Details about Hark remain scarce, but a memo previously seen by The Information sheds some light on its early ambitions. The document indicates that Hark was launched with $100 million in funding from Adcock’s own capital. The company describes its mission as building “human-centric” AI systems that can think proactively, improve themselves recursively, and show a deep level of care for people. While such language is broad, it suggests a focus on general-purpose or assistive AI rather than narrow enterprise tools.
The memo also revealed that Hark recently brought its first cluster of graphics processing units online, marking the start of serious technical development. However, the size and capability of that compute cluster remain unknown. Despite launching Hark, Adcock is expected to continue serving as CEO of Figure AI, effectively running both companies in parallel.

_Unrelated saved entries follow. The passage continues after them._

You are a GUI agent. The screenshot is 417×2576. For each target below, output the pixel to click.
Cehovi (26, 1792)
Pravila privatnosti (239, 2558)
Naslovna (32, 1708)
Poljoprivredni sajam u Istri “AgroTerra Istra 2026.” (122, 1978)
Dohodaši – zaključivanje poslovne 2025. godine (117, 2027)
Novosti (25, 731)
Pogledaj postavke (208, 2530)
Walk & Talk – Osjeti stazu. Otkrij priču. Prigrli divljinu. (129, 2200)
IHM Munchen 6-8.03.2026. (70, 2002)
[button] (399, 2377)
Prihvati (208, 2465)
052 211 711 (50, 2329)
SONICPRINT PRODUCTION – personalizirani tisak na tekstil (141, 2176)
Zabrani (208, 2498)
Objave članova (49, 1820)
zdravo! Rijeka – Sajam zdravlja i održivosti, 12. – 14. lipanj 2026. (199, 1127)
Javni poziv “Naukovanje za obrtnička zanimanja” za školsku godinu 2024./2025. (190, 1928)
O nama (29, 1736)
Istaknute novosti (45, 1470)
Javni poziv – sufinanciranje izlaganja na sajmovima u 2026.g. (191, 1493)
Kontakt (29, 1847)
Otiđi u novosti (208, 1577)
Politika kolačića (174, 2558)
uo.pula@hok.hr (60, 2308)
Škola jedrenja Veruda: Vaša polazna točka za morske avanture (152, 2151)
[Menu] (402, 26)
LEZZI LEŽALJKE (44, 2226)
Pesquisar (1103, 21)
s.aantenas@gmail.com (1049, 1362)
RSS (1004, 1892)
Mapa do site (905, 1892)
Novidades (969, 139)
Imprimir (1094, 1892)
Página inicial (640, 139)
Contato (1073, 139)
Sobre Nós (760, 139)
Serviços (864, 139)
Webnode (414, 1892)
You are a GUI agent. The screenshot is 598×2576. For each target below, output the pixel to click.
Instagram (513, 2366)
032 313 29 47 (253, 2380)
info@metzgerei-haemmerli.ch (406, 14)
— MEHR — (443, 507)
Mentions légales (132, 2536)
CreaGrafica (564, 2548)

Bloomberg’s report adds that Hark has already been aggressively hiring talent from across the tech industry. To date, the startup has reportedly recruited around 30 engineers from companies such as Google, Meta, and Amazon. The company is said to be aiming for a headcount of 100 engineers by the first half of the year, a rapid expansion for a firm that only recently came into existence.
Chowdhury’s move is particularly notable because it highlights how AI startups are no longer just poaching researchers and engineers, but also high-profile designers with experience shaping mass-market products. His background at Apple suggests that Hark may eventually place a strong emphasis on user-facing experiences, even if its initial work remains behind the scenes.
For now, Hark remains firmly in stealth mode. There is no public product, no website outlining its technology, and no clear timeline for what it plans to release. Still, the combination of significant personal funding, aggressive hiring, and senior talent from Apple and other tech giants indicates that this is a project being taken seriously. As competition in the AI space intensifies, Hark is emerging as yet another signal that the battle for top talent is only accelerating.